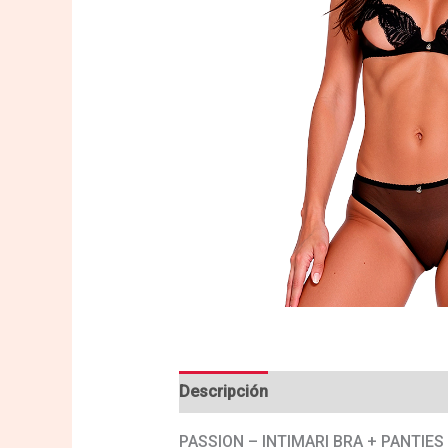
Descripción
Valoraciones (0)
PASSION – INTIMARI BRA + PANTIES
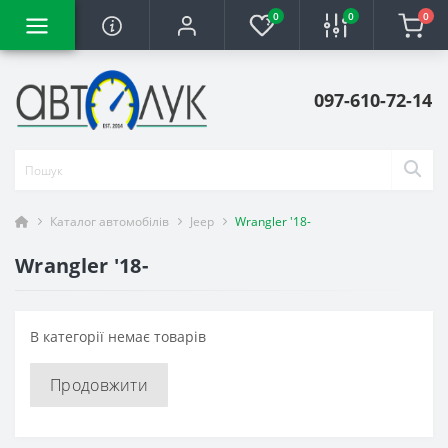
0
0
0
097-610-72-14
Каталог автомобілів
Jeep
Wrangler '18-
Wrangler '18-
В категорії немає товарів
Продовжити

================

**Exercise description**
Using the material above, print word for word the lines from the one holding "Каталог автомобілів" through the last line.

**Answer space**
Каталог автомобілів
Jeep
Wrangler '18-
Wrangler '18-
В категорії немає товарів
Продовжити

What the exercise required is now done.